In other words, Boras is not offering apologies or discounts related to the unprofessional way in which Ramirez forced his way out of Boston. In true no-retreat, no-surrender Boras style, he is strongly hinting that he wants a six-year contract for Ramirez at top-of-the-market dollars.

“All I will tell you is, name me the player in recent times that has had the kind of season [Ramirez] has had this season and postseason,” Boras said yesterday during a conversation that lasted more than an hour.

“Put that together with two [championship] rings on his fingers, and the history he has, and that he is two years younger than Bonds when [Bonds] was a free agent. Bonds signed a five-year contract [for $90 million after the 2001 season] at 38 [he turned 38 midway through the first year of the deal] and got paid until he was 42.

“If Bonds gets five years at 38, what does Manny get at 36? If A-Rod gets paid to 42 [on his 10-year deal with the Yankees], why not Manny? He doesn’t take a backseat to him.”

Boras was the agent for Bonds and A-Rod at the time of those deals, and you can see how he is positioning Ramirez for this offseason. The most he will concede on the messy divorce from Boston was that Ramirez was uncomfortable in the environment and that “there were internal issues that were a concern.”

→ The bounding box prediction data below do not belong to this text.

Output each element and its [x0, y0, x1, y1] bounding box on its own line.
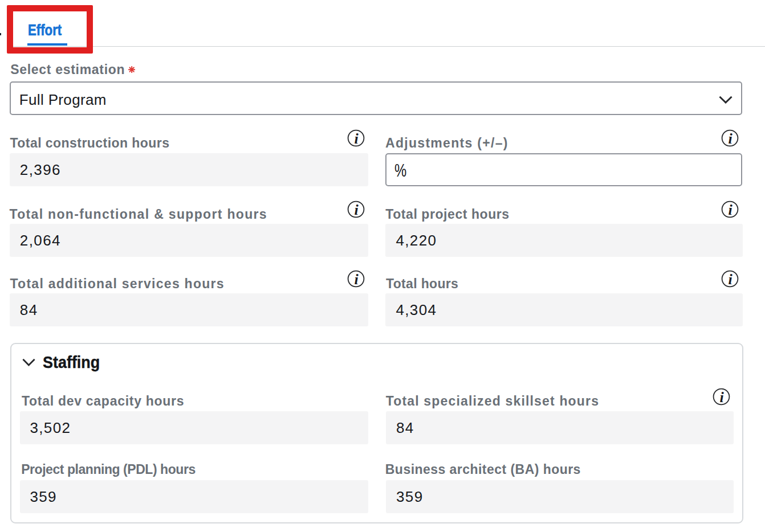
svg-text:i: i [728, 130, 733, 147]
svg-text:i: i [728, 271, 733, 288]
svg-text:i: i [354, 130, 359, 147]
svg-text:i: i [719, 388, 724, 405]
svg-text:i: i [354, 271, 359, 288]
svg-text:i: i [354, 202, 359, 218]
svg-text:i: i [728, 202, 733, 218]
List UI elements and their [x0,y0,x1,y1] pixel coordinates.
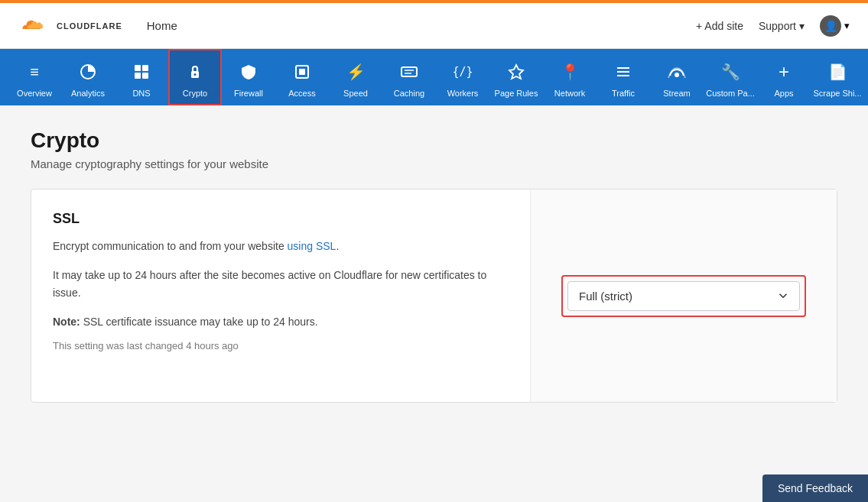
tab-scrapeshi[interactable]: 📄 Scrape Shi... [811,49,864,105]
ssl-dropdown-wrapper: Off Flexible Full Full (strict) [561,275,806,317]
tab-stream[interactable]: Stream [650,49,704,105]
tab-speed[interactable]: ⚡ Speed [329,49,382,105]
caching-icon [395,58,423,86]
note-bold: Note: [53,316,80,328]
svg-marker-12 [509,65,523,79]
tab-traffic-label: Traffic [612,89,635,98]
tab-network[interactable]: 📍 Network [543,49,597,105]
header: CLOUDFLARE Home + Add site Support ▾ 👤 ▾ [0,3,868,49]
tab-stream-label: Stream [663,89,690,98]
network-icon: 📍 [556,58,584,86]
svg-rect-4 [142,73,148,79]
user-chevron-icon: ▾ [844,20,850,31]
workers-icon: {/} [449,58,476,86]
apps-icon: + [770,58,798,86]
svg-rect-2 [142,65,148,71]
tab-scrapeshi-label: Scrape Shi... [814,89,862,98]
tab-pagerules[interactable]: Page Rules [489,49,543,105]
logo-area: CLOUDFLARE [18,15,122,37]
send-feedback-button[interactable]: Send Feedback [762,474,868,482]
dns-icon [128,58,155,86]
user-avatar: 👤 [820,15,841,37]
traffic-icon [610,58,637,86]
ssl-mode-dropdown[interactable]: Off Flexible Full Full (strict) [567,281,800,311]
tab-apps-label: Apps [774,89,793,98]
svg-rect-9 [401,67,417,76]
support-button[interactable]: Support ▾ [759,20,805,32]
tab-custompa[interactable]: 🔧 Custom Pa... [704,49,757,105]
svg-rect-8 [299,69,305,75]
ssl-card: SSL Encrypt communication to and from yo… [31,189,837,403]
support-chevron-icon: ▾ [799,20,805,32]
add-site-button[interactable]: + Add site [696,20,743,32]
firewall-icon [235,58,262,86]
home-link[interactable]: Home [147,19,177,32]
support-label: Support [759,20,796,32]
tab-overview-label: Overview [17,89,52,98]
tab-access-label: Access [288,89,315,98]
crypto-icon [181,58,209,86]
ssl-card-right: Off Flexible Full Full (strict) [531,189,837,402]
page-subtitle: Manage cryptography settings for your we… [31,157,837,170]
tab-crypto-label: Crypto [183,89,207,98]
tab-network-label: Network [554,89,585,98]
ssl-last-changed: This setting was last changed 4 hours ag… [53,340,509,351]
tab-access[interactable]: Access [275,49,329,105]
tab-workers[interactable]: {/} Workers [436,49,489,105]
analytics-icon [74,58,102,86]
header-right: + Add site Support ▾ 👤 ▾ [696,15,850,37]
svg-point-16 [675,73,679,77]
svg-point-6 [194,73,197,76]
nav-tabs: ≡ Overview Analytics DNS Crypto Firewall… [0,49,868,105]
tab-analytics[interactable]: Analytics [61,49,115,105]
ssl-card-left: SSL Encrypt communication to and from yo… [31,189,531,402]
tab-custompa-label: Custom Pa... [706,89,755,98]
main-content: Crypto Manage cryptography settings for … [0,105,868,482]
ssl-description: Encrypt communication to and from your w… [53,238,509,254]
tab-overview[interactable]: ≡ Overview [8,49,61,105]
tab-workers-label: Workers [447,89,479,98]
tab-apps[interactable]: + Apps [757,49,811,105]
svg-rect-1 [135,65,141,71]
scrapeshi-icon: 📄 [824,58,851,86]
pagerules-icon [502,58,530,86]
tab-crypto[interactable]: Crypto [168,49,222,105]
ssl-note: It may take up to 24 hours after the sit… [53,267,509,301]
tab-traffic[interactable]: Traffic [597,49,650,105]
ssl-bold-note: Note: SSL certificate issuance may take … [53,313,509,330]
logo-text: CLOUDFLARE [57,21,122,31]
tab-firewall-label: Firewall [234,89,263,98]
svg-rect-3 [135,73,141,79]
speed-icon: ⚡ [342,58,369,86]
ssl-desc-text: Encrypt communication to and from your w… [53,240,288,252]
tab-pagerules-label: Page Rules [495,89,538,98]
tab-dns-label: DNS [132,89,150,98]
overview-icon: ≡ [21,58,48,86]
tab-analytics-label: Analytics [71,89,105,98]
stream-icon [663,58,691,86]
user-menu-button[interactable]: 👤 ▾ [820,15,850,37]
custompa-icon: 🔧 [717,58,744,86]
tab-dns[interactable]: DNS [115,49,168,105]
access-icon [288,58,316,86]
page-title: Crypto [31,128,837,153]
ssl-link[interactable]: using SSL [288,240,336,252]
tab-caching[interactable]: Caching [382,49,436,105]
note-rest: SSL certificate issuance may take up to … [80,316,318,328]
tab-speed-label: Speed [343,89,368,98]
tab-firewall[interactable]: Firewall [222,49,275,105]
cloudflare-logo [18,15,49,37]
ssl-desc-period: . [336,240,339,252]
tab-caching-label: Caching [394,89,424,98]
user-icon: 👤 [824,20,837,32]
ssl-title: SSL [53,211,509,227]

There is great anger in the industry over what amounted to a sit-down strike by Ramirez in Boston. If you can dial a phone, it is not all that difficult to reach team executives who say the malcontent antics went too far this year and will damage the number of teams and dollars Ramirez can expect this offseason. Boras has heard the buzz. He just dismisses it as rhetoric.

Boras’ reasoning essentially is: If Bonds could get five years when he refused to play for anyone at that time except San Francisco, and if Alex Rodriguez can get a 10-year deal after failing in yet another postseason, then why should Ramirez not be able to get a six-year deal to age 42? His reputation has been harmed, but he is still way more liked within his clubhouse than Bonds ever was; maybe A-Rod, too.

“Owners are going to look at the totality of circumstances,” Boras said. “Owners are going to look at his contribution, his performance, the economic growth of the franchise [while Manny was in Boston, now L.A.] and the rare ability to have in the fold a franchise player.”

The Red Sox won with Manny. Now he has almost single-handedly carried the Dodgers to the NLCS and been the central figure in a Southern California love-fest. It is this smiling, media-friendly, teammate-supporting, big-game monster version that Boras will attempt to sell. It will sicken most baseball fans and executives who want Manny punished for his ugly Boston exit.

But you learn not to bet against Boras in the offseason, not when he has Bonds to tie him to a precedent for getting Manny his money.